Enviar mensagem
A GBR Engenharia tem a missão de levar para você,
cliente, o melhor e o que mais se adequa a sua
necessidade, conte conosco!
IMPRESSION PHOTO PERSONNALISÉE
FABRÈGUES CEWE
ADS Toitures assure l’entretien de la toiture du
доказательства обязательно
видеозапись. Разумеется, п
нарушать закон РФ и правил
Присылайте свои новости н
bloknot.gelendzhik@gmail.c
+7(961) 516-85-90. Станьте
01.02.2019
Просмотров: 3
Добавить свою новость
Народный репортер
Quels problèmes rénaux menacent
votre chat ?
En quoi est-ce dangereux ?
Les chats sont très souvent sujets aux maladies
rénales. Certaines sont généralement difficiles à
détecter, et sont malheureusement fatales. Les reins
______________________________
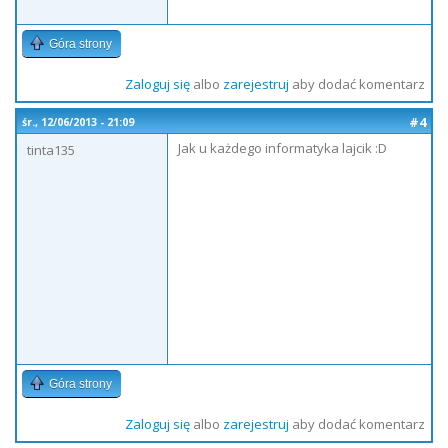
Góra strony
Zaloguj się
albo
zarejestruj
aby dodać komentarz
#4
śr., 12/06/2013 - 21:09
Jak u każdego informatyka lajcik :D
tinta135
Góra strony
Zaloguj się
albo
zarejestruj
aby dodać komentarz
______________________________
GOAL OF THE EXERCISE:
Repeat, character for character, the lines of the material above from the line with "нарушать закон РФ и правил" through the line with "détecter, et sont".

REPLY:
нарушать закон РФ и правил
Присылайте свои новости н
bloknot.gelendzhik@gmail.c
+7(961) 516-85-90. Станьте
01.02.2019
Просмотров: 3
Добавить свою новость
Народный репортер
Quels problèmes rénaux menacent
votre chat ?
En quoi est-ce dangereux ?
Les chats sont très souvent sujets aux maladies
rénales. Certaines sont généralement difficiles à
détecter, et sont malheureusement fatales. Les reins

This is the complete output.